File System Access
Tools that let an agent read, write, list, and search files on disk — the primitive behind coding agents and any workflow that produces or consumes documents.
Why it matters
Files are how agents persist work and operate on real artifacts. A coding agent like this one lives on read/write/edit/glob/grep over a repo; a report generator writes a PDF; a data agent reads a dropped CSV. Files also serve as cheap long-term-memory outside the context-windows — scratchpads, notes, and intermediate outputs the model can re-read instead of holding everything in tokens.
How it works
The tool exposes a small verb set, each scoped to a permitted root. The killer detail is partial reads/edits: never load a 10k-line file whole.
- Core verbs —
read(path, offset, limit),write(path, content),edit(path, old, new),list(dir),glob(pattern),grep(regex).globandgrepkeep the model from reading dozens of files to find one line. - Targeted edits — string-replace or line-range edits beat rewriting whole files: fewer output tokens, less chance of clobbering unrelated code.
- Sandbox the root — confine to a project dir; resolve and reject any path escaping it (see Pitfalls). Enforce read-only vs read-write per tool.
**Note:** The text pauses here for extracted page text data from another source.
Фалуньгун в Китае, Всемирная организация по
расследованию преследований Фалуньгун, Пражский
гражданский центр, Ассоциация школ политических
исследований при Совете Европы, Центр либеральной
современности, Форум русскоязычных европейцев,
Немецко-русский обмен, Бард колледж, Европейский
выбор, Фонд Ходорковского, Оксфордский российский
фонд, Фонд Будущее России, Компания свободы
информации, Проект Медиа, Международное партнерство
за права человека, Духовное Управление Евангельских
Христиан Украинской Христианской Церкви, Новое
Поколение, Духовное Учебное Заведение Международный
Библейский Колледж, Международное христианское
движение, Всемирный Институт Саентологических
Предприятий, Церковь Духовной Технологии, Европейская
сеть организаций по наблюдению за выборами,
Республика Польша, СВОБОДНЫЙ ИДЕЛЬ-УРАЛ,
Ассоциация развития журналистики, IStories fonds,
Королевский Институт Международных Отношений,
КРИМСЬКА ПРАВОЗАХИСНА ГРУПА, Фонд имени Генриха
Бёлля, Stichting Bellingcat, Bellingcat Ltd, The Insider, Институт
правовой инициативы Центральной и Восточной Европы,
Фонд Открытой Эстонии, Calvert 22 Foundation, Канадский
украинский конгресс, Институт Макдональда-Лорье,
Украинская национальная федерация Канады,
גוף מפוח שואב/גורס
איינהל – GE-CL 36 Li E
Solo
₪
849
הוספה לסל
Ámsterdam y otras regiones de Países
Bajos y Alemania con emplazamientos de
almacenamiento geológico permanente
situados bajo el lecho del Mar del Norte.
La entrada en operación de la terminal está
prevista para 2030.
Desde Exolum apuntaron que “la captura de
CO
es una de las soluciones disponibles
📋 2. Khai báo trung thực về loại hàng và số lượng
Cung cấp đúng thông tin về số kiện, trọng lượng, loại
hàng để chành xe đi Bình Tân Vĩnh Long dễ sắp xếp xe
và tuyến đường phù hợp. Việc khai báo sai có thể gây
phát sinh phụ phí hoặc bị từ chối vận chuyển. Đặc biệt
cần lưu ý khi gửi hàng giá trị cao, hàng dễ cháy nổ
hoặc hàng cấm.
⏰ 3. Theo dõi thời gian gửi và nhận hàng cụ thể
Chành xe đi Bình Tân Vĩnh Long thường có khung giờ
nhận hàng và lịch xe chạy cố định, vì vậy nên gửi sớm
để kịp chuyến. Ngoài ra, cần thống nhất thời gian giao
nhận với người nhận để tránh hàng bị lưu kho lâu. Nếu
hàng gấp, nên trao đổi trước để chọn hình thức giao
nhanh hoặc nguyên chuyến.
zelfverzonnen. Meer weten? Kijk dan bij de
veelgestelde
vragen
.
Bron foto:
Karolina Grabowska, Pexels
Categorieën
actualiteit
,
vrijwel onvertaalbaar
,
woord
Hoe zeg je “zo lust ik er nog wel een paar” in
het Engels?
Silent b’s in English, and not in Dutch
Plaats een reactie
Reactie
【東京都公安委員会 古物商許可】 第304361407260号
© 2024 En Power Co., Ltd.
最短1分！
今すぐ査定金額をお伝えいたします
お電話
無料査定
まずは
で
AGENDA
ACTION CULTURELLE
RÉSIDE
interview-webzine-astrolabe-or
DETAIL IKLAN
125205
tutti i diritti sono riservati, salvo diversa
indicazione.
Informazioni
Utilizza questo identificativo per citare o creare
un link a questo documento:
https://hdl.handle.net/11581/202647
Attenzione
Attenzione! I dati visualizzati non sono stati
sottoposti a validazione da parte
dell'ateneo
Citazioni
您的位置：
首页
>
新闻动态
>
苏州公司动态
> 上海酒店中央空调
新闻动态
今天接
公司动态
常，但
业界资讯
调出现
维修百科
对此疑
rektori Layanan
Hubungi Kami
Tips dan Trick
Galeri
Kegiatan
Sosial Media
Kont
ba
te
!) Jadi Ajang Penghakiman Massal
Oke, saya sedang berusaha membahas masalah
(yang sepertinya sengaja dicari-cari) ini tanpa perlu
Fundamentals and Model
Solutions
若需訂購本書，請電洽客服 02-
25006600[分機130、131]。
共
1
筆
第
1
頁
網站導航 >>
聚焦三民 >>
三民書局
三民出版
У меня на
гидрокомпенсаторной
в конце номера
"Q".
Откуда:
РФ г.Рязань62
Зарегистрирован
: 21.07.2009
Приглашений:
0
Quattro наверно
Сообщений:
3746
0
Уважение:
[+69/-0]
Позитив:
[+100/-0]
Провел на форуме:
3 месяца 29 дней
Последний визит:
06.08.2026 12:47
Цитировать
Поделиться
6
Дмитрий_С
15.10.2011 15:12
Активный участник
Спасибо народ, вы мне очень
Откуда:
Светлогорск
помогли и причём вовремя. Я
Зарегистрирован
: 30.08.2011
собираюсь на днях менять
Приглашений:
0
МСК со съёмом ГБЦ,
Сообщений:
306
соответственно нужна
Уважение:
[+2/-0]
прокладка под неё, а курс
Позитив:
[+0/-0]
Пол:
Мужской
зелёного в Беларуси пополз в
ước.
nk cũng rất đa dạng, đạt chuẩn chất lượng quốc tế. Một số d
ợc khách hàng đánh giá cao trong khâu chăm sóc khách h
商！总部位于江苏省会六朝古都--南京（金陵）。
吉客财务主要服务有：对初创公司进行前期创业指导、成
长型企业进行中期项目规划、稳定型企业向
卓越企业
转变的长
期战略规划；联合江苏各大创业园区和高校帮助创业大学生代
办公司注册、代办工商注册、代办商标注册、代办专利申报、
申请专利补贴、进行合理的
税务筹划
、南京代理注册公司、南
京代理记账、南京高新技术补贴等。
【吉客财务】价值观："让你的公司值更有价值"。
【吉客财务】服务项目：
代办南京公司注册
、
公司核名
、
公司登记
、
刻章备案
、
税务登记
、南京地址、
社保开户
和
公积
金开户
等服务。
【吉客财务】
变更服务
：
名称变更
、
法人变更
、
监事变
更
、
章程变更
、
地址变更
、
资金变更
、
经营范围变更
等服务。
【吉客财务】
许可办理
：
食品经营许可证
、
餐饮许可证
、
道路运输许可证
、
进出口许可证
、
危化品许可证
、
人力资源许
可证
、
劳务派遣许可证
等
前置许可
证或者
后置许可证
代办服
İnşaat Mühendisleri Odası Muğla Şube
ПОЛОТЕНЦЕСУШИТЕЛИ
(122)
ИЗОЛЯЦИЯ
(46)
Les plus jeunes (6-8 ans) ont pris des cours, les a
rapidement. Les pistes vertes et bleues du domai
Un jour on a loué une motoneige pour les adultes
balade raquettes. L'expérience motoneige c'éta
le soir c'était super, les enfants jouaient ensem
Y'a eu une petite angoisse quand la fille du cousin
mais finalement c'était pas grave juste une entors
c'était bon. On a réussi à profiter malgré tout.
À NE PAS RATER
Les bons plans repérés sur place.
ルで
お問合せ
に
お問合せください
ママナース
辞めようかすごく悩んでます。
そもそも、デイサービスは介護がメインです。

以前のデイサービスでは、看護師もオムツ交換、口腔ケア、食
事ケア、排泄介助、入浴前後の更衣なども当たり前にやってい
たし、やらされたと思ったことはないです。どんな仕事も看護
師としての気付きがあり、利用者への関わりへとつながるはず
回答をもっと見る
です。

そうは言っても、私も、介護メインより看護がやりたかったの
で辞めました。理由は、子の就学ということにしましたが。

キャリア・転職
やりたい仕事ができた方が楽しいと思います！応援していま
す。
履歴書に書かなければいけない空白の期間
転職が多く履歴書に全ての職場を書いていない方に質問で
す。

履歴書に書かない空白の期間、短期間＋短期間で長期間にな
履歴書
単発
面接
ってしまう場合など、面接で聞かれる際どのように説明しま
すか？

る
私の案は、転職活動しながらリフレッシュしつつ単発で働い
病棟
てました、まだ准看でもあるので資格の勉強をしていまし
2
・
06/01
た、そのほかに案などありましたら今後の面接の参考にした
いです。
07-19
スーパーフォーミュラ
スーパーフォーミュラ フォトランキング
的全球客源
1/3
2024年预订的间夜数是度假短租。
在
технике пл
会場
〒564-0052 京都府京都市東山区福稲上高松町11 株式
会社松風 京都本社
- Stat before read — check size first; refuse or chunk files over a threshold so a binary or huge log never explodes context.
| Verb | Returns | Note |
|---|---|---|
| read | text slice | use offset/limit, not whole file |
| edit | success/diff | old-string must match uniquely |
| glob | path list | find files by name fast |
| grep | matching lines | find content without reading all |
Example
grep("def parse_", "src/") → src/io.py:42, src/io.py:88
read("src/io.py", offset=40, n=12)→ the two functions, 12 lines
edit("src/io.py",
old="sep=','", new="sep=';'")→ one-line surgical change
The agent located, inspected, and edited code touching only ~12 lines of context.
Pitfalls
- Path traversal.
../../etc/passwdor a symlink escapes the sandbox; always resolve to an absolute real path and verify it’s under the allowed root. - Non-unique edit targets. A string-replace edit that matches multiple spots edits the wrong one — require a unique anchor or fail loudly.
- Reading binaries/huge files wastes the whole context window or returns garbage; gate on size and type.
- Lost writes — concurrent edits or no read-before-write overwrite changes; read current content first, and pair with git-and-terminal-usage for recoverability.